Bem, parece um pouco precipitado colocar tudo o que você citou numa mesma cesta. Casamento gay, uso de maconha, eutanásia, etc., não se comparam com pedofilia e prostituição infantil.

Para melhor esclarecer porque, é preciso falarmos sobre o problema da moral.

Para muitas pessoas, os valores morais advém da religião. Que seja diretamente de Deus, ou por intermédio de um livro sagrado, como a bíblia. Para esse grupo de pessoas, o parâmetro para se definir se algo é moral ou imoral é um dogma, uma questão de fé. Muitos cristãos, por exemplo, condenam o casamento homoafetivo porque a bíblia assim o prescreve, como se lê em Levítico 18:22.

O problema com uma moral de base religiosa é a questão da universalidade.
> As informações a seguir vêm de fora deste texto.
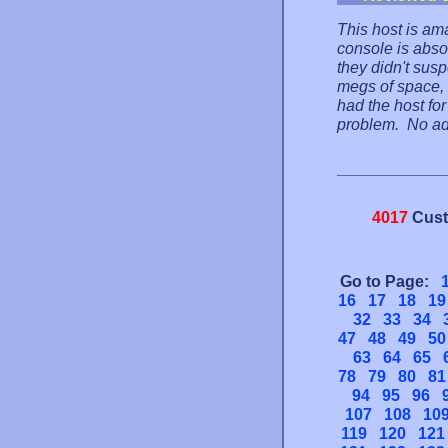
This host is ama
console is absol
they didn't sus
megs of space, 
had the host fo
problem. No ads 
4017
Cust
Go to Page:
16
17
18
19
32
33
34
47
48
49
50
63
64
65
78
79
80
81
94
95
96
107
108
10
119
120
121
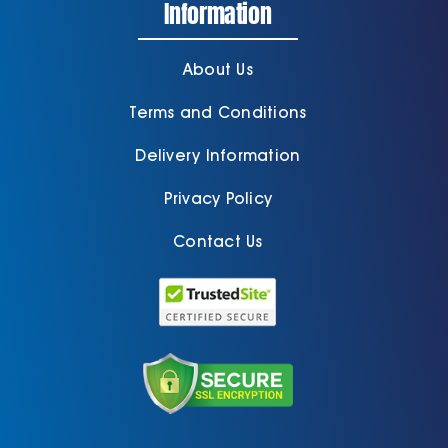
Information
About Us
Terms and Conditions
Delivery Information
Privacy Policy
Contact Us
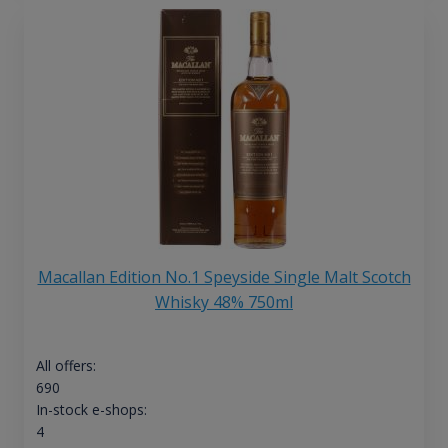
Macallan Edition No.1 Speyside Single Malt Scotch
Whisky 48% 750ml
All offers:
690
In-stock e-shops:
4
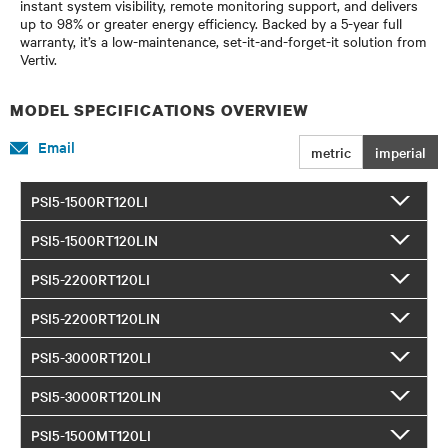
instant system visibility, remote monitoring support, and delivers
up to 98% or greater energy efficiency. Backed by a 5-year full
warranty, it’s a low-maintenance, set-it-and-forget-it solution from
Vertiv.
MODEL SPECIFICATIONS OVERVIEW
Email
metric
imperial
PSI5-1500RT120LI
PSI5-1500RT120LIN
PSI5-2200RT120LI
PSI5-2200RT120LIN
PSI5-3000RT120LI
PSI5-3000RT120LIN
PSI5-1500MT120LI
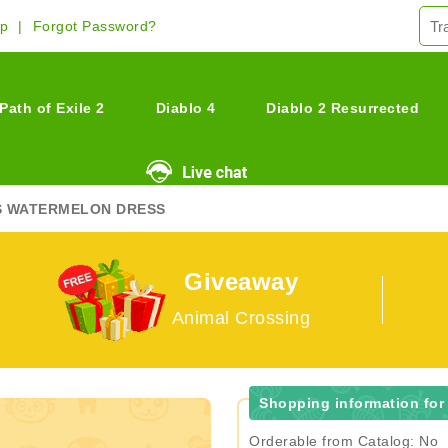
Up
Forgot Password?
Path of Exile 2
Diablo 4
Diablo 2 Resurrected
S WATERMELON DRESS
Giveaway
Animal Crossing
Shopping information for
Orderable from Catalog: No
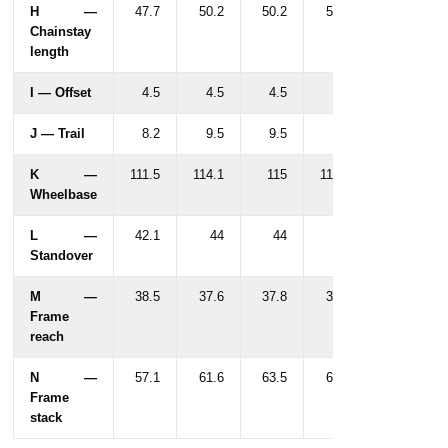
H —
47.7
50.2
50.2
50.2
Chainstay
length
I — Offset
4.5
4.5
4.5
4.5
J — Trail
8.2
9.5
9.5
9.5
K —
111.5
114.1
115
116.5
Wheelbase
L —
42.1
44
44
44
Standover
M —
38.5
37.6
37.8
39.3
Frame
reach
N —
57.1
61.6
63.5
63.5
Frame
stack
Toda regra moral almeja ser universal, ou seja, valer para todos. Mesmo que reconheçamos que certas normas morais variam de lugar para lugar e época para época, é também fato que os grupamentos humanos que seguiam tais normas o faziam por imaginar que elas teriam um valor transcendental à sua cultura. Por exemplo, há tribos indígenas no Brasil que matam os bebês que nascem gêmeos por acreditarem que tais recém-nascidos encarnam o mal. Provavelmente eles não acreditam que apenas os seus bebês gêmeos encarnam o mal, mas sim qualquer criança gêmea, inclusive as de outras culturas.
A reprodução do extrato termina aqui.